By Bibey Debroy - Chairman, Economic Advisory Council to the Prime Minister
NEW DELHI: The World Bank has a logistics performance index (LPI). Logistics means different things to different people. When Hannibal led the Carthaginian army over the Alps, he also thought of logistics, among other things. World Bank’s LPI is not about that kind of logistics, though there are parallels.
LPI is based on a Country’s performance under six heads—efficiency of clearance process at the border (such as Customs), quality of trade and transport-related infrastructure (ports, railways, roads, information technology), ease of arranging competitively priced shipments, competence and quality of logistics services (transport operators, Customs brokers), ability to track and trace consignments, and timeliness of shipments reaching destinations. As is obvious, whatever indicator one chooses under these six heads, hard objective data aren’t going to be available.
Therefore, there will have to be subjective responses to questionnaires, always dicey in cross-Country comparisons. That doesn’t nullify the importance of such studies. But they have greater utility in measuring a specific country’s improvement (or deterioration) over time, rather than the cross-Country comparative angle. In addition, cross-Country reportage tends to focus on ranks, which are relative and depend on performance of other countries.
Scores, which drive ranks, are more revealing. All too often, one tends to assume something like LPI is solely a function of what Government does.

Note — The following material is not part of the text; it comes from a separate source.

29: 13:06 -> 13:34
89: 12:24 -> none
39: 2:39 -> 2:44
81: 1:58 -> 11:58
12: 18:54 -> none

The World Bank’s detailed LPI report also provides the questionnaire, with specific questions. Consider items like port charges, airport charges, road transport rates, warehousing or trans-loading service charges, agent fees, warehousing or trans-loading facilities, quality of road transport service providers, quality of warehousing or trans-loading service charges, agent fees, warehousing or trans-loading facilities, quality of road transport service providers, quality of warehousing or trans-loading and distribution operators, Customs brokers, trade and transport-related associations, quality of consignees or shippers, quality of private logistics services. Many of these are not G2B (Government-to-Business), but B2B (Business-to-Business), and are less amenable to both government control and regulation.
Large chunks of the economy are still informal and unorganised. Transition to greater formalisation is correlated with development, and this happens incrementally. It is not something that can be done by fiat. Ipso facto, efficiency gains consequent to formalisation don’t occur overnight either.

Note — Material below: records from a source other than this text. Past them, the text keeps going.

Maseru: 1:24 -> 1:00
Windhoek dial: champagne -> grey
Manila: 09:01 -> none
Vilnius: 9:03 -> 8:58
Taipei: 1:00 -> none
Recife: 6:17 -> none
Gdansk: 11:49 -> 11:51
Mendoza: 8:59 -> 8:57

Consider a question from imports, about whether Customs permits prearrival processing of import shipments. Surely, the answer to this depends on whether there are several small and fragmented players or a few large ones. Because of historical reasons, both on the export and import side (preferential licensing and tariffs), incentives were linked to the physical act of exporting or importing. Therefore, as a Country, we had too many exporters and importers. This is not a question of survival, since that survival is no longer contingent on physically exporting and importing.

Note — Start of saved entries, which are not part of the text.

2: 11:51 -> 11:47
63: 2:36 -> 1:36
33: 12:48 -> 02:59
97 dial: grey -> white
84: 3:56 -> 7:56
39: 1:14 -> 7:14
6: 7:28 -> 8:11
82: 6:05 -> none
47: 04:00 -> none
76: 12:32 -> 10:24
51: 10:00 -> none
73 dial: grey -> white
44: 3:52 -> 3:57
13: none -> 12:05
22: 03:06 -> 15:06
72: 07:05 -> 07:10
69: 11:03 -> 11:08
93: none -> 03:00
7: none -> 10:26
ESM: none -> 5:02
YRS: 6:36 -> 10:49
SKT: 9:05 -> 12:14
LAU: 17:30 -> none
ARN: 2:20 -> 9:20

Similarly, consider a question from exports. What are the costs and time involved in sending a full container, as opposed to part of a full load? This, too, has a similar dimension.
For exports (imports are a mirror image), a shipment has to go from point of origin in the seller’s factory to the buyer’s warehouse in a different Country.
It transits through the port, but has to cross the hinterland too. That is the reason logistics is not just about trade at the border. Especially for a large and heterogeneous Country like India, there are variations among States and the World Bank’s LPI captures this imperfectly.
A few days ago, Union Minister for Commerce and Industry Suresh Prabhu announced that GoI is planning (presumably undertaken by a third party) a logistics index to benchmark and rank States. That will be a useful supplement.
Having said this, how does India perform on LPI in 2016, the last year for which we have data? India’s overall score is 3.42 (the maximum score is 5, and the higher the value, the better), giving it a rank of 35th out of 160 countries. (There are other cross-Country indices on which India performs far worse, and if you look at the cross-Country plot, India performs better on LPI than its per capita GDP would have suggested.)
As a measure, LPI has been around only since 2007. Whether it is overall, or under the six individual heads, improvements have been sharper between 2014 and 2016.
Will such improvements continue?
I think so, not only because of Multi-Modal Transport initiatives (in logistics, and not just trade), but also because logistics is important enough to have a logistics division in the Department of Commerce since July 2017. Add the goods and services tax (GST) to that, not only because of e-way bills.
Export-import procedures also become complicated because of export incentives and countervailing duty, both linked to domestic indirect taxes.
If domestic indirect taxes become transparent, these compliance costs also decline. Somewhere down the line, basic Customs duties will also become simpler.
At least on the G2B or even G2C (Government-to-citizen) bit, recommendations and directions of reform are clear. They are also talked about.